[[ Available data open ]]
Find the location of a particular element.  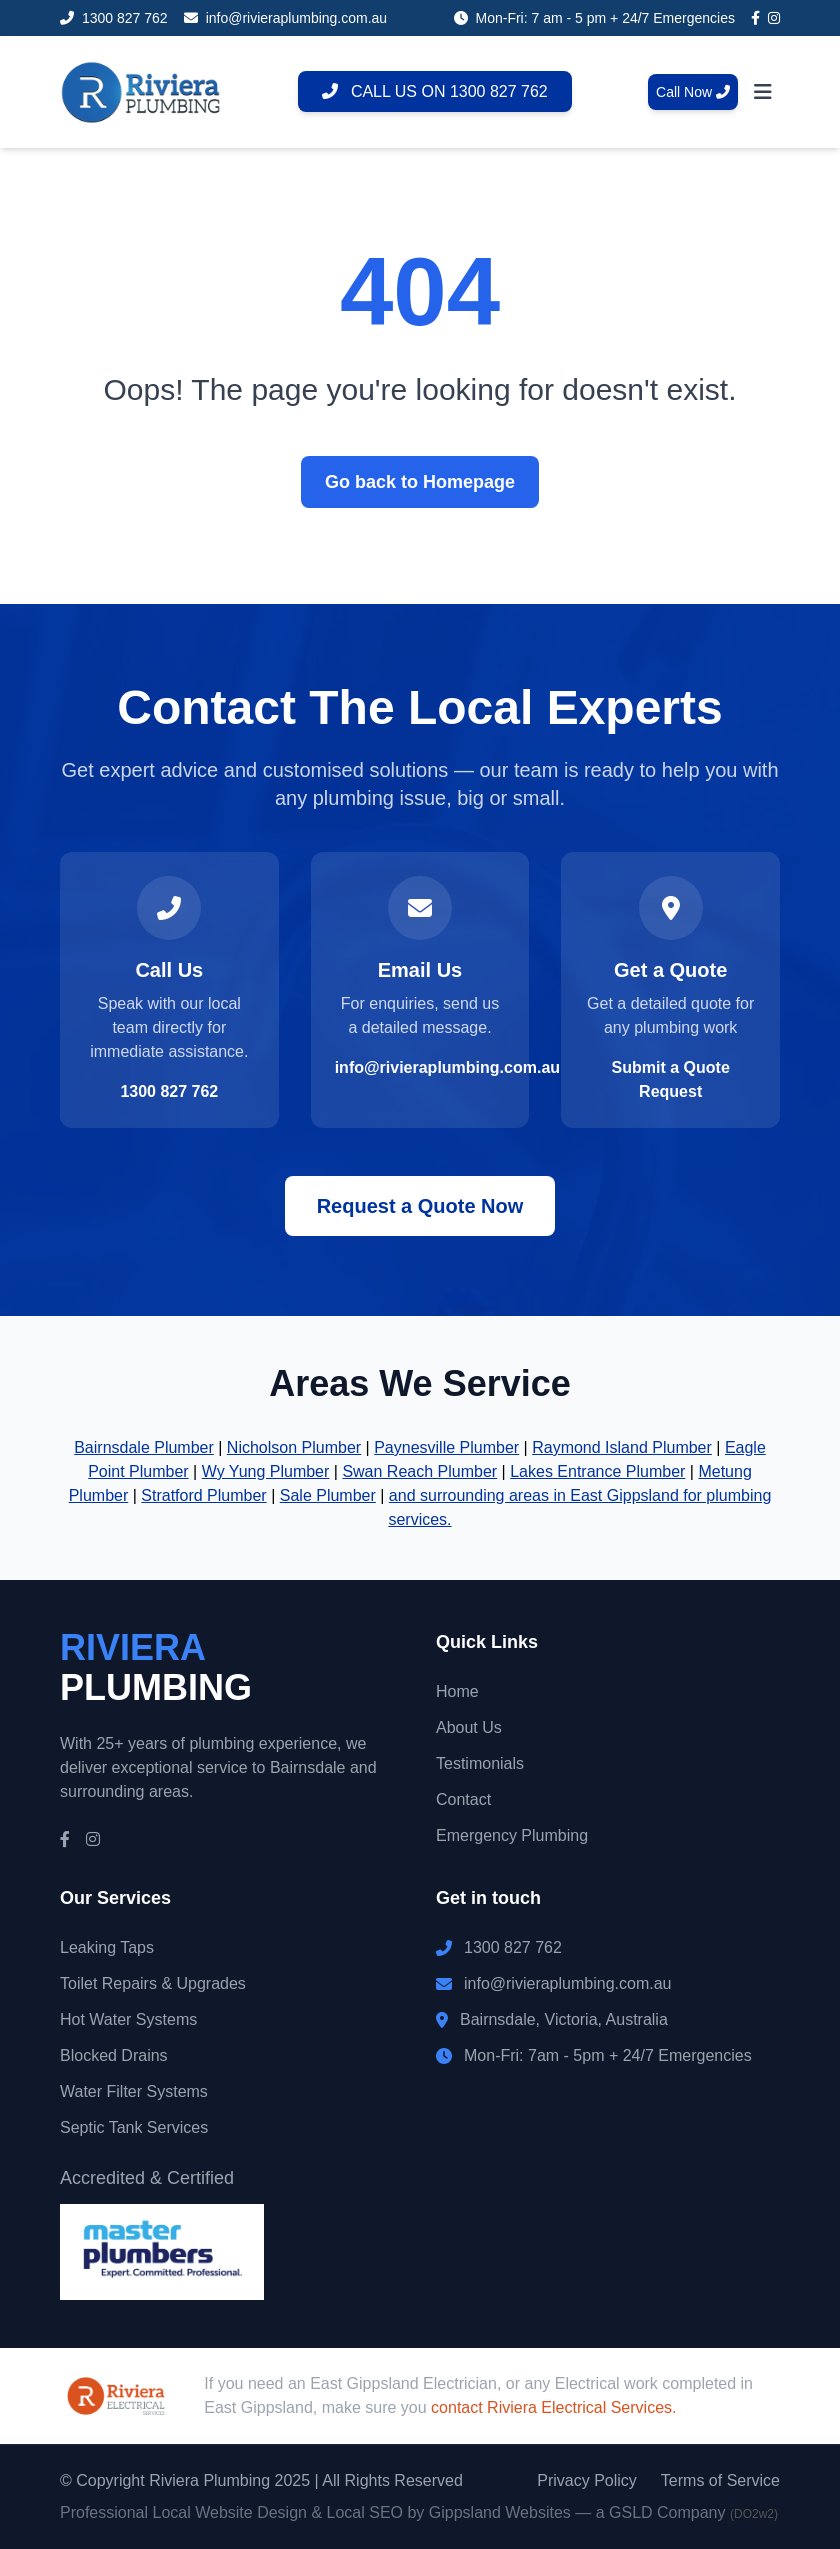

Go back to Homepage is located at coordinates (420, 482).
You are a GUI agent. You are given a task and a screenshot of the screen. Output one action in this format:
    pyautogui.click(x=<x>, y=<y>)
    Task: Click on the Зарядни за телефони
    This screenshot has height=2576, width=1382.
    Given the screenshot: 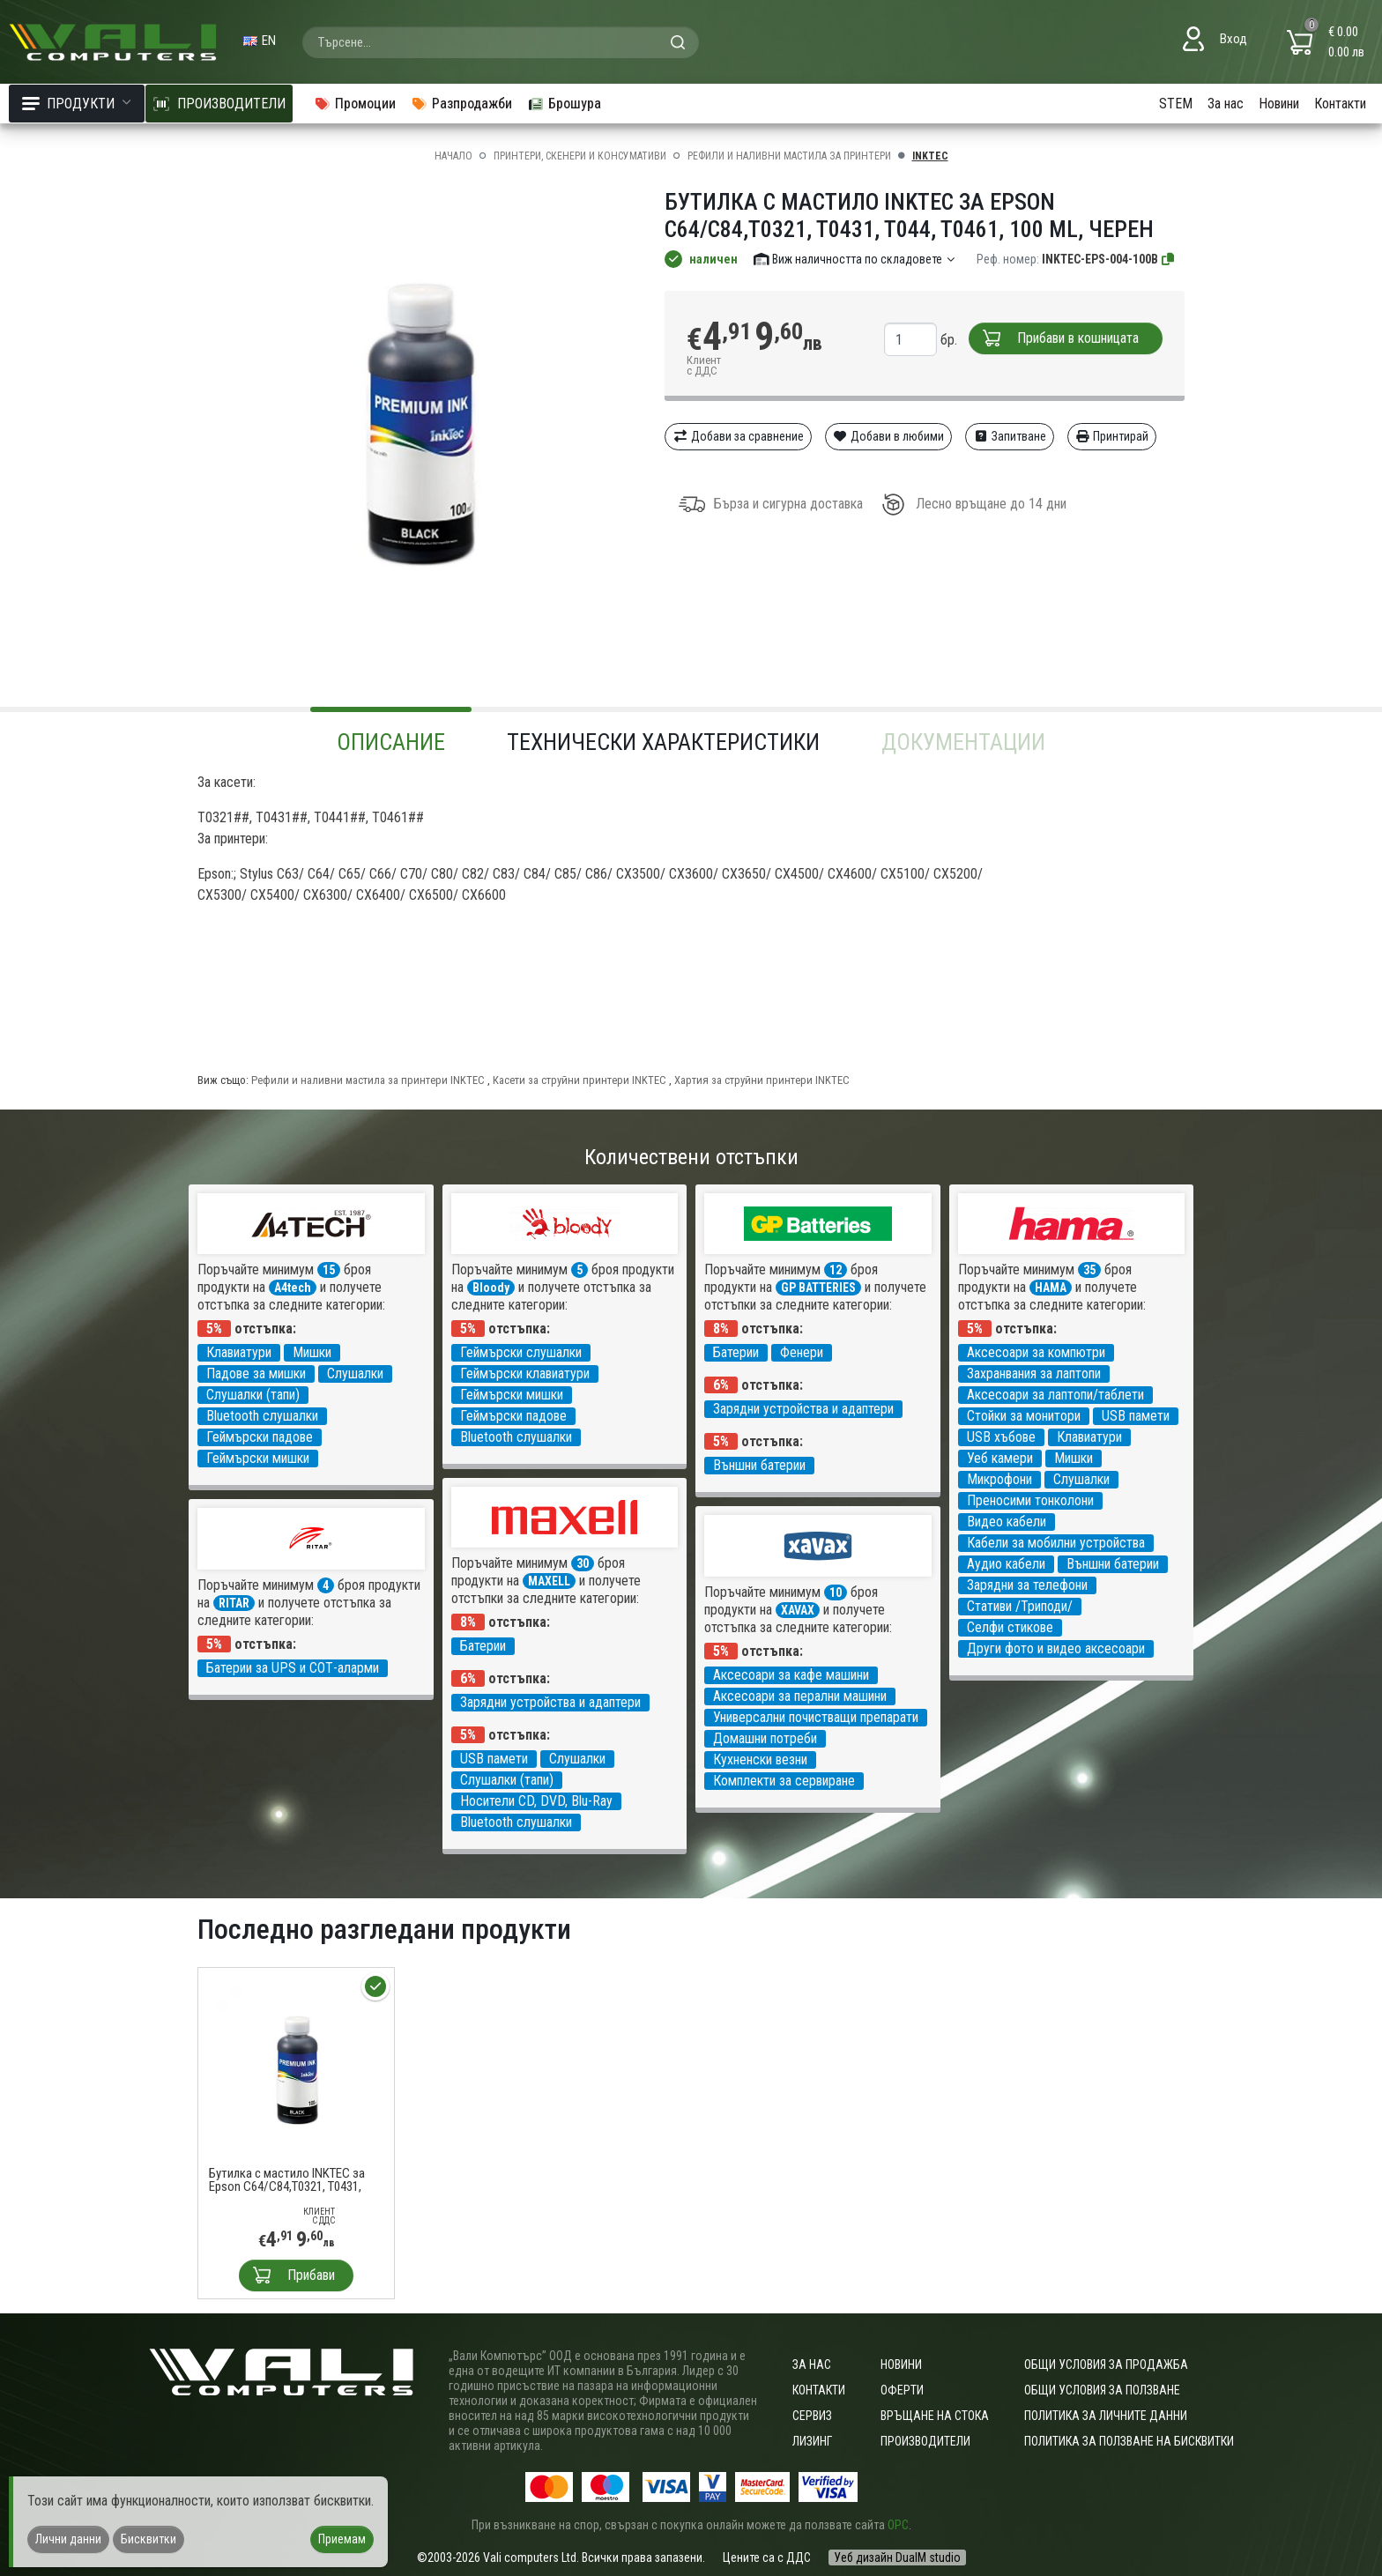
[[ Available data closed ]]
**Assigned task:** Each entry above must be printed exactly, apart from its pictures.

**Your response:**
Find the location of a particular element.  

Go back to Homepage is located at coordinates (420, 482).
You are a GUI agent. You are given a task and a screenshot of the screen. Output one action in this format:
    pyautogui.click(x=<x>, y=<y>)
    Task: Click on the Зарядни за телефони
    This screenshot has height=2576, width=1382.
    Given the screenshot: 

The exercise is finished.